+++ Entries supplied +++

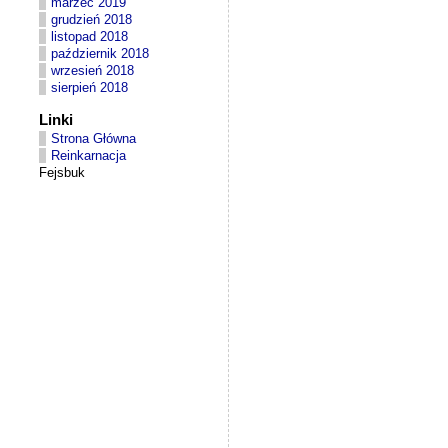
marzec 2019
grudzień 2018
listopad 2018
październik 2018
wrzesień 2018
sierpień 2018
Linki
Strona Główna
Reinkarnacja
Fejsbuk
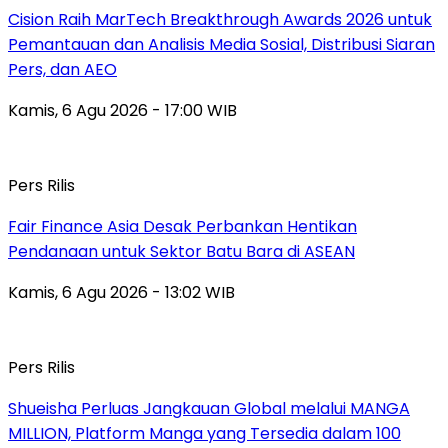
Cision Raih MarTech Breakthrough Awards 2026 untuk
Pemantauan dan Analisis Media Sosial, Distribusi Siaran
Pers, dan AEO
Kamis, 6 Agu 2026 - 17:00 WIB
Pers Rilis
Fair Finance Asia Desak Perbankan Hentikan
Pendanaan untuk Sektor Batu Bara di ASEAN
Kamis, 6 Agu 2026 - 13:02 WIB
Pers Rilis
Shueisha Perluas Jangkauan Global melalui MANGA
MILLION, Platform Manga yang Tersedia dalam 100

+++

Every entry above is to be copied verbatim, with the pictures removed.

marzec 2019
grudzień 2018
listopad 2018
październik 2018
wrzesień 2018
sierpień 2018
Linki
Strona Główna
Reinkarnacja
Fejsbuk
Cision Raih MarTech Breakthrough Awards 2026 untuk
Pemantauan dan Analisis Media Sosial, Distribusi Siaran
Pers, dan AEO
Kamis, 6 Agu 2026 - 17:00 WIB
Pers Rilis
Fair Finance Asia Desak Perbankan Hentikan
Pendanaan untuk Sektor Batu Bara di ASEAN
Kamis, 6 Agu 2026 - 13:02 WIB
Pers Rilis
Shueisha Perluas Jangkauan Global melalui MANGA
MILLION, Platform Manga yang Tersedia dalam 100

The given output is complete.